## Instructions for the task:
A faithful copy of every entry is the goal; keep the images out of it.

-------- Data to use --------

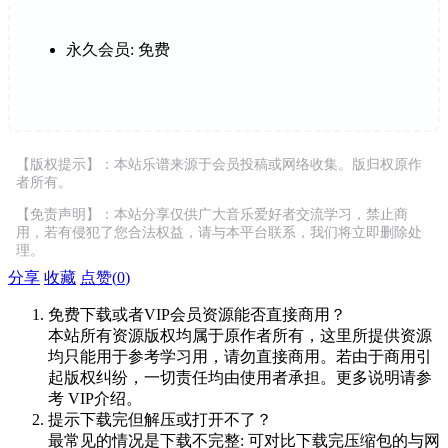
永久会员:
免费
【版权提示】：本站乐谱来源于会员投稿或网络收集。版归权原作
者所有。
【免责声明】：本站分享仅供广大音乐爱好者交流学习，禁止商
用，若有侵犯了您合法权益，请与本平台联系，我们将立即删除处
理。
分享
收藏
点赞(
0
)
免费下载或者VIP会员资源能否直接商用？
本站所有资源版权均属于原作者所有，这里所提供资源
均只能用于参考学习用，请勿直接商用。若由于商用引
起版权纠纷，一切责任均由使用者承担。更多说明请参
考 VIP介绍。
提示下载完但解压或打开不了？
最常见的情况是下载不完整: 可对比下载完压缩包的与网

--------

## Task solution:
永久会员:
免费
【版权提示】：本站乐谱来源于会员投稿或网络收集。版归权原作
者所有。
【免责声明】：本站分享仅供广大音乐爱好者交流学习，禁止商
用，若有侵犯了您合法权益，请与本平台联系，我们将立即删除处
理。
分享
收藏
点赞(
0
)
免费下载或者VIP会员资源能否直接商用？
本站所有资源版权均属于原作者所有，这里所提供资源
均只能用于参考学习用，请勿直接商用。若由于商用引
起版权纠纷，一切责任均由使用者承担。更多说明请参
考 VIP介绍。
提示下载完但解压或打开不了？
最常见的情况是下载不完整: 可对比下载完压缩包的与网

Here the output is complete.